*WHAT NEEDS TO BE DONE:* Every line below that holds the string "reported" should be copied.

*** DATA PROVIDED ***

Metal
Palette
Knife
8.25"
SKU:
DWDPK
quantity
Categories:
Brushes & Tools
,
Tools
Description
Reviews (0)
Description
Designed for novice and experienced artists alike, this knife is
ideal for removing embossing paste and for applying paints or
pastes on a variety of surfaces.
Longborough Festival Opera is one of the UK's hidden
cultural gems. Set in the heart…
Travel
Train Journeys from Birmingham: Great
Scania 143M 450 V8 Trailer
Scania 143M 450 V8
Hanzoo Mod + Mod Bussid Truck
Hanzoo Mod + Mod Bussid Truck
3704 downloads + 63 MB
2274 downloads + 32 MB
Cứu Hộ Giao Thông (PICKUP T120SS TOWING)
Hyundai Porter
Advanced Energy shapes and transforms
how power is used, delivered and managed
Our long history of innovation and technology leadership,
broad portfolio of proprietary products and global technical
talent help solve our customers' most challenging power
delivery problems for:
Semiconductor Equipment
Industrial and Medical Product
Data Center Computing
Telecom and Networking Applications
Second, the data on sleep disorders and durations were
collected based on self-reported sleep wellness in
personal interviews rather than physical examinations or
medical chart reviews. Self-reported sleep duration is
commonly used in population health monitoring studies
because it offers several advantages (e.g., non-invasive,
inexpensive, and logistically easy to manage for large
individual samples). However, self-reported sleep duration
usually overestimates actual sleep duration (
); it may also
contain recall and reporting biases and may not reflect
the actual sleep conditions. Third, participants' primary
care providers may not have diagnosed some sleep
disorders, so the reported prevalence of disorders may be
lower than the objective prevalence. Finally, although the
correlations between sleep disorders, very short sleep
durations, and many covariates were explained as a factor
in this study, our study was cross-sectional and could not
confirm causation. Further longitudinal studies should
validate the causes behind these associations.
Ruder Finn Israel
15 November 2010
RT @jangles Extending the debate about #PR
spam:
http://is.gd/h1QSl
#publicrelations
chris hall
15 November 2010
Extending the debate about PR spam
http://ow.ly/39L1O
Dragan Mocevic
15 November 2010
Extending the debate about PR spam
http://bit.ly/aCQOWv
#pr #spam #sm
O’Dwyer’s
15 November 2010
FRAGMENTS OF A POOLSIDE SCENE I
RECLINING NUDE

*** End of DATA PROVIDED ***

*YOUR RESPONSE:*
collected based on self-reported sleep wellness in
medical chart reviews. Self-reported sleep duration is
individual samples). However, self-reported sleep duration
disorders, so the reported prevalence of disorders may be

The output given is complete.